If in any real-life situation you’re going this far to optimize your Node application, take a deep breath and rethink your life choices.

In all honesty, it’s not worth doing anything similar in production as the chances of introducing bugs here are extremely high (I most definitely have some). But we are just having fun here, right? …Right?

At the moment, we have two main issues:

  1. We can't use encoded bytes as keys for built-in Maps or Objects.
  2. We can't preallocate memory for them either.

So, let's implement a custom hash map built on top of Typed Arrays (Buffers)!

Here's what we need to do:

  1. Create a hashing function that takes a byte array (key) as input and returns an index in an array where we will store this key.
  2. Once we have the index, save all final measurements in a separate array at the same index.
  3. Finally, extract and convert keys to UTF-8 and retrieve all the measurement results. This process will be quite fast since we'll only do it once.

You can check the single thread code here

Parallelization

Node: 1,5s (-80%)
Bun: 1,5s (-83%)

So finally, let's use workers!

  1. Each worker can be quite independent from the rest. Since we're not using an SSD, it's possible to read the same file from multiple places at the same time. Therefore, we'll communicate to each worker a toByte and fromByte so they know which parts to process.
  2. Since we can't perfectly align worker offsets with line breaks, each worker will skip the first line (except the worker starting with offset 0) and continue reading beyond toByte until reaching the end of a line. This way, we compensate for other workers skipping their first line.
  3. Each worker will then retrieve information for cities in the part of the file it processes.
  4. Finally, the main process will aggregate the data from each worker.

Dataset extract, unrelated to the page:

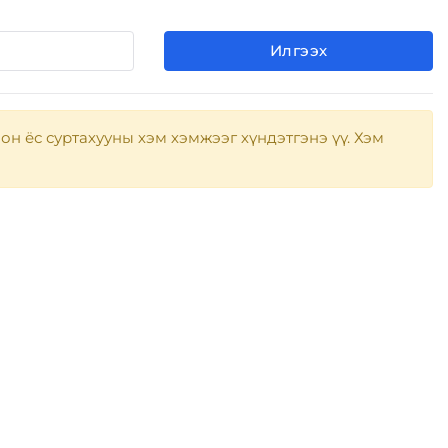
Илгээх
он ёс суртахууны хэм хэмжээг хүндэтгэнэ үү. Хэм
Нүүр х
Бидний
Үйл аж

You can check the final version here

The end

So finally I've reran the initial version and the final version with actual 1 billion rows and got 7m46s to run on single thread and 15 seconds for 10 workers.

What could be improved?

  • I kinda expected better performance from multithreading. Compared to the single-threaded version, it was only sped up by 5x (on 10 cores). Of course, there's going to be some overhead, but that seems a little too much??
  • I didn't test everything thoroughly, so there could be bugs. But to be honest, I was doing it more for fun than precision 🤷‍♂️
  • I definitely need to figure out how to properly profile Node. Profiling logs somehow were not showing everything to me, and it was hard to understand which built-in function calls waste the most CPU time.